2. with respect to accounting principles and policies, financial reporting principles and policies and internal control over financial reporting,
    (i) to consider any reports or communications (and management’s and/or the internal audit department’s responses thereto) submitted to the Audit Committee by the independent auditors required by or referred to in SAS 61 (as codified by AU Section 380), as it may be modified or supplemented, including reports and communications related to:
    • deficiencies in internal control identified during the audit or other matters relating to internal control over financial reporting;
    • consideration of fraud in a financial statement audit;
    • detection of illegal acts;
    • the independent auditors’ responsibility under generally accepted auditing standards;
    • any restriction on audit scope;
    • significant accounting policies;
    • significant issues discussed with the national office respecting auditing or accounting issues presented by the engagement;
    • management judgments and accounting estimates;
    • any accounting adjustments arising from the audit that were noted or proposed by the auditors but were passed (as immaterial or otherwise);
    • the responsibility of the independent auditors for other information in documents containing audited financial statements;
    • disagreements with management;
    • consultation by management with other accountants;
    • major issues discussed with management prior to retention of the independent auditors;
    • difficulties encountered with management in performing the audit;
    • the independent auditors’ judgments about the quality of the entity’s accounting principles;
    • reviews of interim financial information conducted by the independent auditors; and
    • the responsibilities, budget and staffing of the Company’s internal audit function;

    (ii) to inquire of the Company’s chief executive officer and chief financial officer as to the existence of any significant deficiencies or material weaknesses in the design or operation of internal controls over financial reporting which are reasonably likely to adversely affect the Company’s ability to record, process, summarize and report financial data, and any fraud, whether or not material, that involves management or other employees who have a significant role in the Company’s internal controls over financial reporting;

    (iii) to establish procedures for the receipt, retention and treatment of complaints received by the Company regarding accounting, internal accounting controls or auditing matters, including without limitation investigation thereof, and for the confidential, anonymous submission by Company employees of concerns regarding questionable accounting or auditing matters; and

    (iv) to establish hiring policies for employees or former employees of the independent auditors;

    (v) to review and discuss any reports concerning material violations submitted to it by Company attorneys or outside counsel pursuant to the SEC attorney professional responsibility rules or otherwise;

3. with respect to reporting and recommendations,
    (i) to prepare any report or other disclosures, including any recommendation of the Audit Committee, required by the rules of the SEC to be included in the Company’s annual proxy statement report; and

    (ii) to review and reassess the adequacy of this Charter at least annually and recommend any changes to the full Board of Directors.
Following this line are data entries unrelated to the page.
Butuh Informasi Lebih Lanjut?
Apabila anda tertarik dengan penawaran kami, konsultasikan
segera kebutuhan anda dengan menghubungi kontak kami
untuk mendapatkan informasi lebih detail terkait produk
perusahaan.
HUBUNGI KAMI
4. with respect to the internal auditing department (if then in existence), to review the appointment and replacement of the director of the internal auditing department.

V. Delegation to Subcommittee

The Audit Committee may, in its discretion, delegate all or a portion of its duties and responsibilities to a subcommittee of the Audit Committee. The Audit Committee may, in its discretion, delegate to one or more of its members the authority to pre-approve any audit or non-audit services to be performed by the independent auditors, provided that any such approvals are presented to the Audit Committee at its next scheduled meeting.
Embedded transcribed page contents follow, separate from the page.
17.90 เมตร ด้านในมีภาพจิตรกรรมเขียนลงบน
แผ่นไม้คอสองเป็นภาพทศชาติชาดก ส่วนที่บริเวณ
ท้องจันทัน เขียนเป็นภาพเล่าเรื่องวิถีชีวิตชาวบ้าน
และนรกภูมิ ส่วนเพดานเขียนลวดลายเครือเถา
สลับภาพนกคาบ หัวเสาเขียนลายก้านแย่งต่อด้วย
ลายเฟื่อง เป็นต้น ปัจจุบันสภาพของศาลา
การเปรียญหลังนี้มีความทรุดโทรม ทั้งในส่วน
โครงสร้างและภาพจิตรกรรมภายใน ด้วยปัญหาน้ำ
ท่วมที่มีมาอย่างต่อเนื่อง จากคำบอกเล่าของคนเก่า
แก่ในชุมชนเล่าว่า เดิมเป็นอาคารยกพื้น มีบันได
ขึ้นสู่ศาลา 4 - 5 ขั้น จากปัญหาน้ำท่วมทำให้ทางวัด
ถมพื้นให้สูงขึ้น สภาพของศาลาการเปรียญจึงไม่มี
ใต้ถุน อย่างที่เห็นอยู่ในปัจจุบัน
VI. Resources and Authority of the Audit Committee

The Audit Committee shall have the resources and authority appropriate to discharge its duties and responsibilities, including the authority to select, retain, terminate, and approve the fees and other retention terms of special or independent counsel, accountants or other experts and advisors, as it deems necessary or appropriate, without seeking approval of the Board or management. Without limiting the generality of the foregoing, the Company is hereby authorized and directed to provide for appropriate funding, as determined by the Audit Committee in its capacity as a committee of the Board of Directors, for payment of:

    (i) Compensation to any registered public accounting firm engaged for the purpose of preparing or issuing an audit report or performing other audit, review or attest services for the Company;

    (ii) Compensation to any advisers employed by the Audit Committee under this Charter; and;

    (iii) Ordinary administrative expenses of the Audit Committee that are necessary or appropriate in carrying out its duties.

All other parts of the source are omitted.